**How to complete this task**.
Only the closing portion of the entries is to be reproduced: the line containing "生相变的MB及溶解区域；黄色箭头同时显示基于B超图" through the very last line, exactly as written.

**Exercise data**.
╭──

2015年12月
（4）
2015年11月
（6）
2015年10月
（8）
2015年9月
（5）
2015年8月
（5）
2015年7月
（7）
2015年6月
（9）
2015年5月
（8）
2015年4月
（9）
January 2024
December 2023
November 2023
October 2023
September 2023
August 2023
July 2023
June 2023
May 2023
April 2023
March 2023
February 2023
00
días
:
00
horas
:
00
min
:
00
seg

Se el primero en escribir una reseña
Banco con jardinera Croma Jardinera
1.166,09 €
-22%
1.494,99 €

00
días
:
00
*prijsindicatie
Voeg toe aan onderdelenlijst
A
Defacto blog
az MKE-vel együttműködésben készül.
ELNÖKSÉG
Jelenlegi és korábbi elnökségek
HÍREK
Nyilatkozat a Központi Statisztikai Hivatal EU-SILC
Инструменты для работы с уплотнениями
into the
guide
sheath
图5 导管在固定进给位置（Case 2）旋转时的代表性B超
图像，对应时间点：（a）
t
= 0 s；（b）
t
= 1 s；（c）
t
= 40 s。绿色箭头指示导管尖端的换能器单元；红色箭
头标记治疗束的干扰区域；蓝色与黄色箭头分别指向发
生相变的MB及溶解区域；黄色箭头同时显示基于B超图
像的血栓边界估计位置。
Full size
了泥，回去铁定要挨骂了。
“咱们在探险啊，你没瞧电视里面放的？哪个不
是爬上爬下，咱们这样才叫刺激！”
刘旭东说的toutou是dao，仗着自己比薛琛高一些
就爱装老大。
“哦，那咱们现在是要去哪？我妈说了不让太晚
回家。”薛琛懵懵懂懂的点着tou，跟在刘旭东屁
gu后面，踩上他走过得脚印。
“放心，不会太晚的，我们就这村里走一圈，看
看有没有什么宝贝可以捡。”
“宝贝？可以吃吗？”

╰──

**Your solution**.
生相变的MB及溶解区域；黄色箭头同时显示基于B超图
像的血栓边界估计位置。
Full size
了泥，回去铁定要挨骂了。
“咱们在探险啊，你没瞧电视里面放的？哪个不
是爬上爬下，咱们这样才叫刺激！”
刘旭东说的toutou是dao，仗着自己比薛琛高一些
就爱装老大。
“哦，那咱们现在是要去哪？我妈说了不让太晚
回家。”薛琛懵懵懂懂的点着tou，跟在刘旭东屁
gu后面，踩上他走过得脚印。
“放心，不会太晚的，我们就这村里走一圈，看
看有没有什么宝贝可以捡。”
“宝贝？可以吃吗？”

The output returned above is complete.